Data mining aims at finding interesting, useful or profitable information in very large databases. The enormous increase in size of available scientific and commercial databases as well as the continuing and exponential growth in performance of present day computers make data mining a very active field. Its main tasks, i.e., discrimination, clustering, and relation finding have already been partially explored in Data Analysis, Pattern Recognition, Artificial Intelligence and other fields, sometimes since a half century ago. The challenge, however, resides in the much increased size of problems considered. Indeed, instead of problem instances with a few tens or hundred entities, current ones often have thousands, tens of thousands and sometimes much more. Therefore, traditional methods are revised and streamlined. They are complemented by many new methods.

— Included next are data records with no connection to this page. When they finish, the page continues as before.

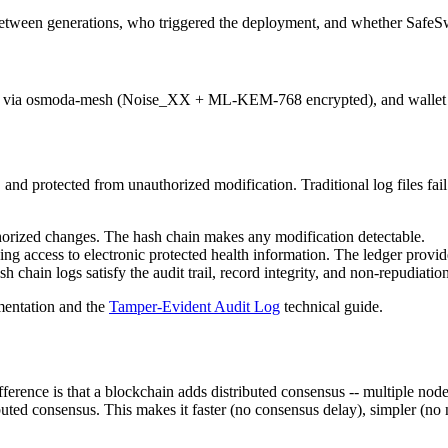
etween generations, who triggered the deployment, and whether SafeSw
ions via osmoda-mesh (Noise_XX + ML-KEM-768 encrypted), and wallet 
 and protected from unauthorized modification. Traditional log files fai
horized changes. The hash chain makes any modification detectable.
ing access to electronic protected health information. The ledger provi
 chain logs satisfy the audit trail, record integrity, and non-repudiatio
entation and the
Tamper-Evident Audit Log
technical guide.
ference is that a blockchain adds distributed consensus -- multiple nod
ributed consensus. This makes it faster (no consensus delay), simpler (n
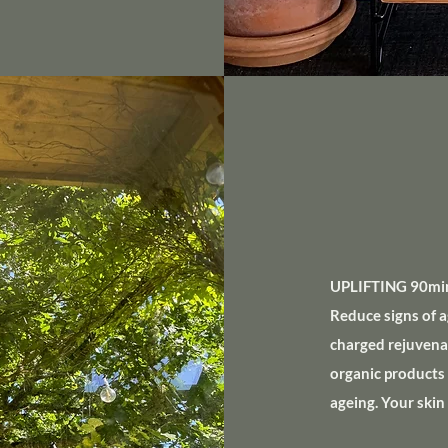
UPLIFTING 90min
Reduce signs of a
charged rejuvenati
organic products 
ageing. Your skin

Mathematical Programming plays a key role in this endeavor. It forces to make precise the objective persued (e.g., a clustering criterion or a measure of discrimination) as well as the constraints imposed on the solution (e.g., find a partition, a covering or a hierarchy in clustering). It also provides powerful mathematical tools to build highly performing exact or approximate algorithms.

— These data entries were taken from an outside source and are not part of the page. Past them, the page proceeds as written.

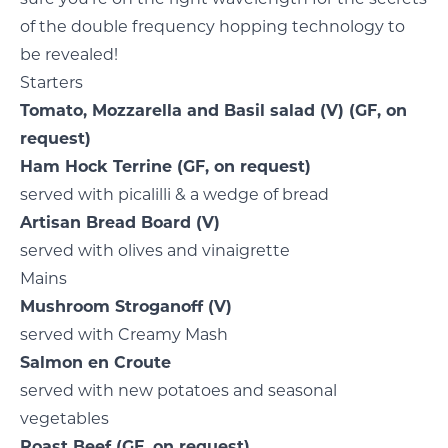
of the double frequency hopping technology to
be revealed!
Starters
Tomato, Mozzarella and Basil salad
(V)
(GF, on
request)
Ham Hock Terrine
(GF, on request)
served with picalilli & a wedge of bread
Artisan Bread Board
(V)
served with olives and vinaigrette
Mains
Mushroom Stroganoff
(V)
served with Creamy Mash
Salmon en Croute
served with new potatoes and seasonal
vegetables
Roast Beef
(GF, on request)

The workshop will be the occasion for pioneers in the Data Mining and Mathematical Programming fields, as well as promising young scientists (and some researchers in between) to meet and discuss main trends and developments. The three basic areas of data mining will be considered:

• Discrimination or supervised classification: build a function that best discriminates between good and bad entities of a given set, and classifies as correctly as possible new entities.

• Clustering or unsupervised classification: find subsets of a given set of entities that are homogeneous and well-separated.

• Relation finding: given a set of entities, together with measurements or observations on them, find relations satisfied by all, or by most, of them.